The CARES Act Provides Direct Assistance To America’s Families
The CARES Act:
- Provides recovery checks to most taxpayers by providing cash immediately to individuals and families. Individuals are eligible for checks up to $1,200 and married couples filing jointly are eligible for checks up to $2,400, with an extra $500 for each child. So that relief is focused on those who need it most, eligibility for recovery checks is reduced starting at $75,000 in 2018 income for individuals and $150,000 in 2018 income for joint filers. Individuals with 2018 income exceeding $99,000 and joint filers with 2018 income exceeding $198,000 are ineligible.
- Extends the traditional April 15th tax filing deadline to July 15th and allows individuals required to make estimated tax payments to postpone them until October 15th.
- Waives penalties for early withdrawal from qualified retirement accounts for coronavirus-related purposes of up to $100,000.
- Allows the Secretary of Education to defer student loan payments and allows students who were forced to drop out of school due to coronavirus to keep their Pell grants.
- Grants colleges and universities flexibility to continue work-study payments to students who cannot work due to coronavirus closures.
The CARES Act Provides Relief For Small Businesses And Their Employees
The CARES Act:
- Provides cash-flow assistance through federally guaranteed loans to employers who maintain their payroll during this emergency.
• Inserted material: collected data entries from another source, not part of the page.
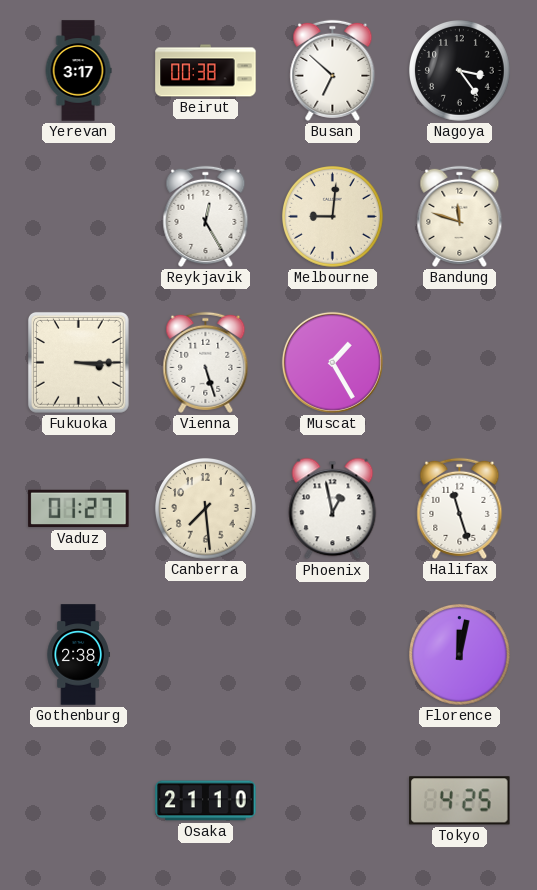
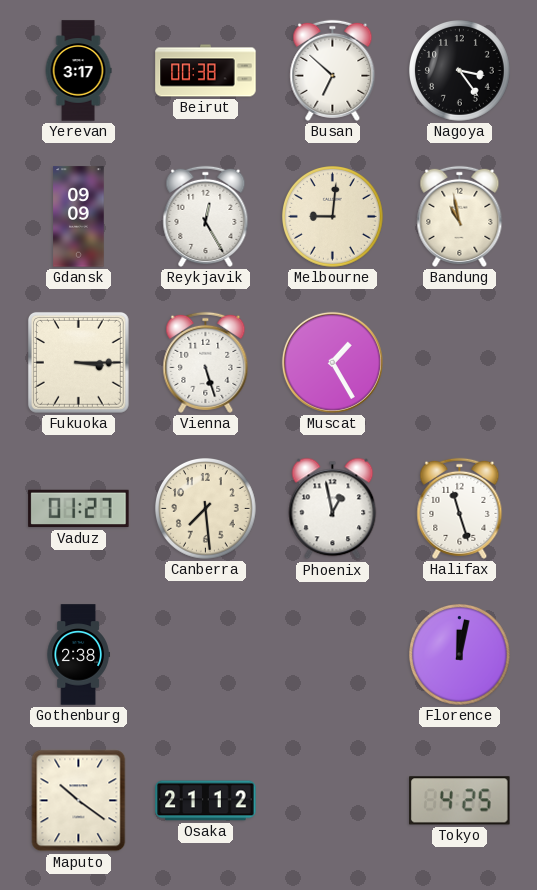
Gdansk: none -> 09:09
Bandung: 11:48 -> 10:58
Maputo: none -> 10:21
Osaka: 21:10 -> 21:12
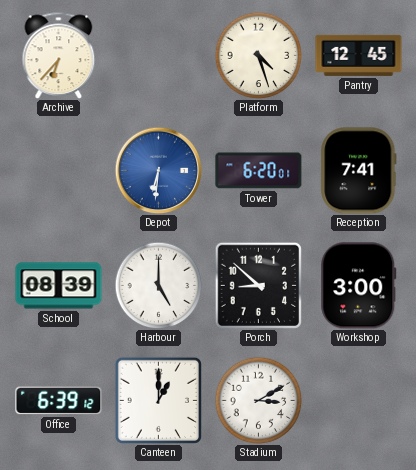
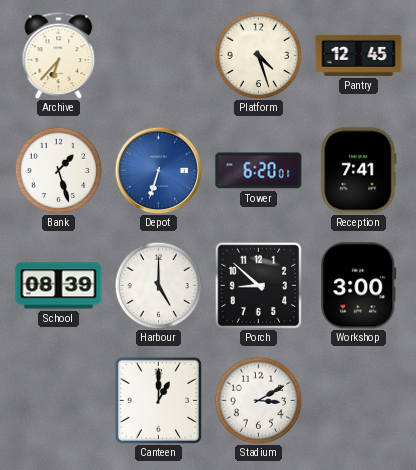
Bank: none -> 1:27
Depot: 6:31 -> 6:33
Office: 6:39 -> none
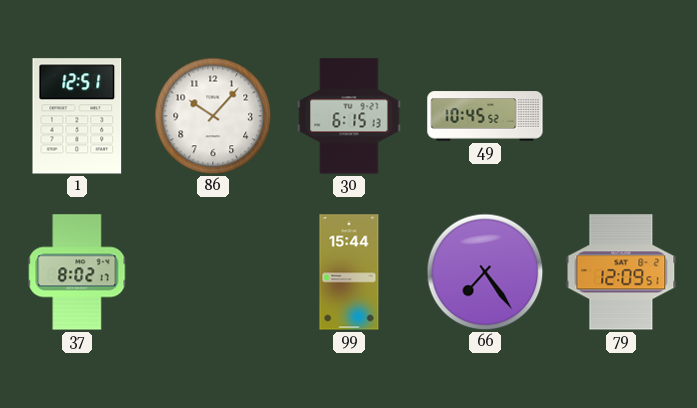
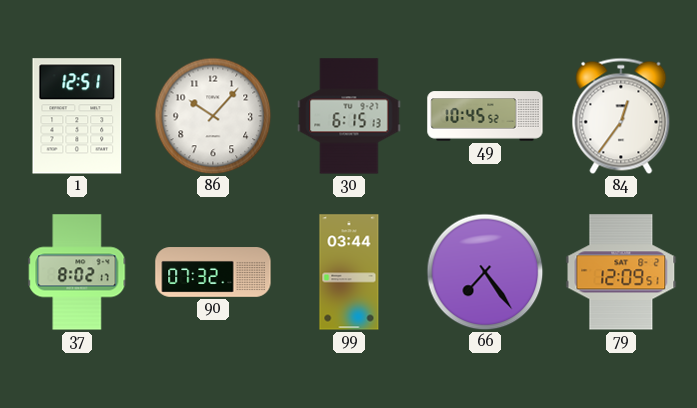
84: none -> 12:36
90: none -> 07:32
99: 15:44 -> 03:44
If employers maintain their payroll the loans would be forgiven, which would help workers to remain employed and help affected small businesses and our economy to quickly snap-back after the crisis.
- Expands the allowable uses for certain small business loans to permit payroll support, including paid sick leave, supply chain disruptions, employee salaries, mortgage payments, and other debt obligations to provide immediate access to capital for small businesses who have been impacted by the coronavirus emergency.
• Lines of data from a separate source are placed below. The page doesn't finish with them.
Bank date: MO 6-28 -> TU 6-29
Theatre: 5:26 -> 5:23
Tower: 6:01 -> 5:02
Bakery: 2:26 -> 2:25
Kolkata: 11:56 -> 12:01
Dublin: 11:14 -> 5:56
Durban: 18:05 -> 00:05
- Fixes burdensome regulations in the paid leave mandate for small businesses.
- Makes unemployment insurance applications more easily accessible.
The CARES Act Helps Stabilize Our Economy
The CARES Act:
- Does not provide grants or bailouts, only loans that must be repaid to the government.
- Allows the Treasury Secretary to provide loans and loan guarantees to passenger air carriers, cargo air carriers, and other major industries severely impacted by government health restrictions to combat the coronavirus.
- Prohibits companies receiving assistance from increasing executive pay or providing “golden parachutes” for two years.
- Directs the Treasury Secretary to ensure the U.S. government is compensated for the loans to these industries.
- Provides tax relief to businesses affected by the coronavirus emergency. Allows deferred payments on estimated taxes and some payroll taxes, increased deductibility for interest expenses, immediate expensing of qualified property improvements, especially for the hospitality industry, and corrects errors in the Tax Cuts and Jobs Act that inadvertently affected certain businesses.
The CARES Act Bolsters The Health Care Response To Coronavirus
The CARES Act:
- Addresses supply shortages for drugs and critical equipment, including ventilators and medical masks.
- Expands testing and ensures coronavirus tests are free for patients.
- Speeds the development of new vaccines and treatments, such as reducing barriers to work with the private sector.
- Permits patients to use health savings accounts to cover telehealth services and expands telehealth access for Medicare beneficiaries.
- Increases Medicare payments to hospitals treating a patient admitted with coronavirus.